カリンは間髪入れず背後にある窓を開け、窓枠に足をかけた。
「ごめん、本当にごめん! 足を下ろして、ここ十階だから!」
ここは魔法士の塔である。塔と呼ばれるだけあって細長く、十階ともなれば地面は遥か彼方の下にある。
しかしカリンは魔法士だ。媒体の剣も常に腰にある。空を自由に飛ぶことのできる魔法士は非常に稀有だが、死なないように着地するくらいならばどうにでもできる。
「頼む、聞いてくれ。廊下にはアニエス嬢もいるし、殿下とレイモンド……もうひとりの近衛騎士もいる。何かあれば物理的に私を止められるから。止められるけど、君に何かしようなんて思ってないから」
ロベルトに何かされるかもしれないなんて、実のところカリンだって思っていない。そう頭では分かっているつもりなのに、どうしても体が強ばる。

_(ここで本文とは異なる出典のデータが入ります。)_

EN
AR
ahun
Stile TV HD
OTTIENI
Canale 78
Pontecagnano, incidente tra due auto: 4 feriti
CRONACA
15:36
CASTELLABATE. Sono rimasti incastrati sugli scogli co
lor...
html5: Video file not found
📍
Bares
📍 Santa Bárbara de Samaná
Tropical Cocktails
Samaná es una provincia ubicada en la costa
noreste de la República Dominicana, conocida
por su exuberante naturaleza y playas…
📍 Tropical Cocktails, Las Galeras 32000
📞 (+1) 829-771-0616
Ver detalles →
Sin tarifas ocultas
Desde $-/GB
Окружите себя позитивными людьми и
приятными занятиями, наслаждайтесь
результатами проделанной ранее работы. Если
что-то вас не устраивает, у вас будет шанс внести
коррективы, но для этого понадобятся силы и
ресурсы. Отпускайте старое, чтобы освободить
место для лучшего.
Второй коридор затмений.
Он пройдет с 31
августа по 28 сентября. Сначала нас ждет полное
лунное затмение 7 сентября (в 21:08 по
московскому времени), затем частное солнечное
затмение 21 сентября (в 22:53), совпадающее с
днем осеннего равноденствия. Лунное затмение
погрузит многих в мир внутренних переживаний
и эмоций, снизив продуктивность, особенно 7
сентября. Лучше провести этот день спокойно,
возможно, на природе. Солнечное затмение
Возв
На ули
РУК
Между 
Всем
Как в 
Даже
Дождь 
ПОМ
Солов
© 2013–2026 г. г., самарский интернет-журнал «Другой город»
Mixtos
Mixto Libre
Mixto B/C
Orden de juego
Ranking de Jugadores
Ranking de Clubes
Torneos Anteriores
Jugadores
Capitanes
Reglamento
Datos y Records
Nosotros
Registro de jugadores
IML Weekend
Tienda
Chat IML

――ロベルト卿があなたに初めて声をかけた時って、その胸の大きさなんて知らなかったでしょ? 寸胴のもっさり女だったでしょ?
――あなたの巨乳が目当てだった訳ではない、ってことよね。
アニエスの言う通りだ。ロベルトはカリンの胸の大きさなんて知らなかった。無視されているのに何度も謝りに来るし、今だって資料室の扉は完全に閉められてはいない。きっとこちらの会話は、扉の前に控えているというアニエスたちに筒抜けのはずだ。きっと、誠実な人なのだ。
カリンはなんとか、窓枠にかけていた足を下ろした。油をさし忘れた機械と同じ動きだったが、ロベルトはほっとしたように息を吐いた。そして、深々と頭を下げた。
「どうか、謝罪させてほしい。初対面のようなものなのに急に夜に誘ったことも、君に会う口実が欲しくて訓練を持ち出したことも。裏切るような真似をして、本当にすまなかった」
「……」
「恥ずかしながら、あの時の私はあれ以外にどう声をかけたらいいか知らなくて、それであんなことを」
「……」
「でもカリンのことが好きで、何とか親しくなりたくて……」
「……顔を上げてください、ルブ」
「……!」
カリンがロベルトに話しかけたのは、あの訓練の日以来初めてだった。
「わたしも無視して、ごめんなさい」
「カリン……」
カリンの言葉を受けてぱっと顔を上げたロベルトが、金の毛並みの大型犬に見える。身体の動きに合わせて揺れる金髪がしっぽのようだ。
「君が謝ることなんて何もない。全部私が悪かったんだ」
「では、お互い様ですね」
カリンは少々盲目だった。
ロベルトがあの時の男子生徒と同じではないことは、カリンにも分かっていた。訓練だって本当の理由がどうであれ、ふたりとも本気だった。
「喧嘩両成敗、ということでどうでしょうか」
要は――カリンには仲直りのきっかけが分からなかったのだった。